Düşük karbonhidratlı beslenme ile diyabet insidansı arasındaki ilişkiye dair mevcut araştırmalar çelişkilidir ve bunların çoğu Avrupa ve Asya popülasyonları üzerinde gerçekleştirilmiştir. Bu nedenle araştırmacılar Melbourne Collaborative Cohort Study'den (MCCS) 40 ila 69 yaş arasındaki 39.185 yetişkin için veri elde ettiler. Katılımcılar 1990 ve 1994 yılları arasında MCCS'ye alınmış ve daha sonra 17 yıla kadar takip edilmiştir.
Araştırmacılar bu verilerden yola çıkarak düşük karbonhidratlı diyet (DKK) skoru ile yaşamın ilerleyen dönemlerinde T2D görülme sıklığı arasındaki ilişkiyi analiz etmiştir. LCD skoru başlangıçta katılımcıların yedikleri karbonhidrat, yağ ve proteinlerden elde ettikleri enerjinin yüzdesi olarak hesaplanmıştır. Yüksek DKK skoru düşük karbonhidratlı, yüksek proteinli ve yüksek yağlı bir beslenme düzenini temsil ediyordu.
Araştırmacılar DKK'nın diyabet riski ile pozitif ilişkili olduğunu bulmuşlardır. Özellikle, enerjilerinin %38'ini karbonhidratlardan elde eden katılımcıların T2D geliştirme riski, enerjilerinin %55'ini karbonhidratlardan elde edenlere kıyasla %20 daha fazlaydı. Ayrıca, DKK skoru ile T2D arasındaki ilişkinin büyük ölçüde obezite ile açıklandığı ve vücut kitle indeksinin (VKİ) ilişkinin %76'sına aracılık ettiği bulunmuştur.
Araştırmacılar, "Bu çalışmada, düşük karbonhidratlı diyet skorunun uzun vadeli T2D riskini artırabileceğini ve bu ilişkiye obezitenin aracılık ettiğini gösterdik" dedi. "Bu bulgu esas olarak diyetin yüksek yağ içeriğinden (özellikle doymamış yağ) kaynaklanıyor olabilir, bu nedenle sadece bir diyet türünün azaltılması bir garanti olmayabilir, bunun yerine diğer diyet öğelerinin değiştirilmesi veya kullanılması da dikkate alınmalıdır."
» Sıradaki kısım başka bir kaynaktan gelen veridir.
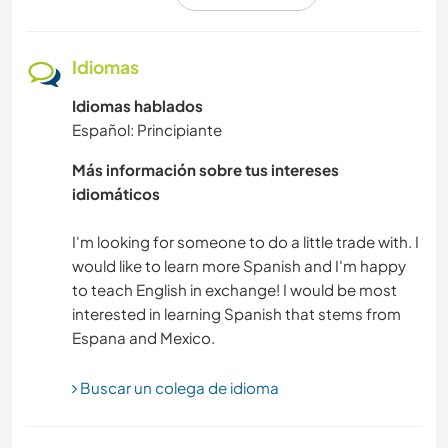
NATURALEZA
FITNESS
Idiomas
Idiomas hablados
COCINA Y ALIMENTACIÓN
Español: Principiante
TRABAJO DE CARIDAD
Más información sobre tus intereses
idiomáticos
CARPINTERÍA
I'm looking for someone to do a little trade with. I
DEPORTES DE AVENTURA
would like to learn more Spanish and I'm happy
to teach English in exchange! I would be most
interested in learning Spanish that stems from
ARQUITECTURA
ANIMALES
Buscar un colega de idioma
BAILE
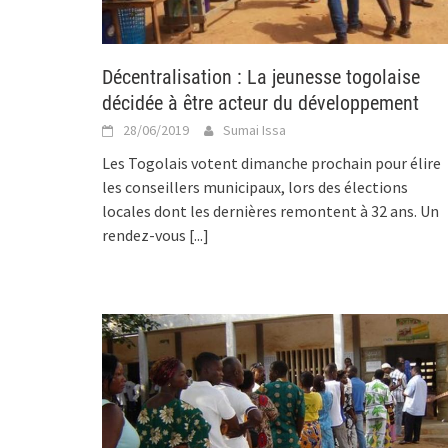
Décentralisation : La jeunesse togolaise
décidée à être acteur du développement
28/06/2019
Sumai Issa
Les Togolais votent dimanche prochain pour élire
les conseillers municipaux, lors des élections
locales dont les dernières remontent à 32 ans. Un
rendez-vous
[...]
Araştırmacılar bulgularına dayanarak dengeli beslenmeye ilişkin diyet tavsiyelerini güçlendirmiş ve Akdeniz diyetinin T2D'yi önlemek için ideal olabileceğini öne sürmüştür.
Çalışmanın kısıtlamalarından biri, kullanılan verilerin 16 yıllık olması ve diyet verilerinin kendi kendine bildirilmiş olmasıdır. Bununla birlikte, araştırmacılar verilerin yine de değerli olduğunu söylüyor. Bu sınırlamalar, çalışmanın güçlü yönleriyle birlikte değerlendirilmelidir: uzun bir süre boyunca takip edilen geniş bir kohort ve birçok olası karıştırıcı için ayarlamalar yapılmıştır. Farklı karbonhidrat kaynakları içeren düşük karbonhidratlı diyetin T2D üzerindeki etkilerini inceleyen klinik çalışmalar da dahil olmak üzere daha fazla çalışmaya ihtiyaç vardır.
Çalışma Diabetes & Metabolic Syndrome: Clinical Research & Reviews dergisinde yayımlandı.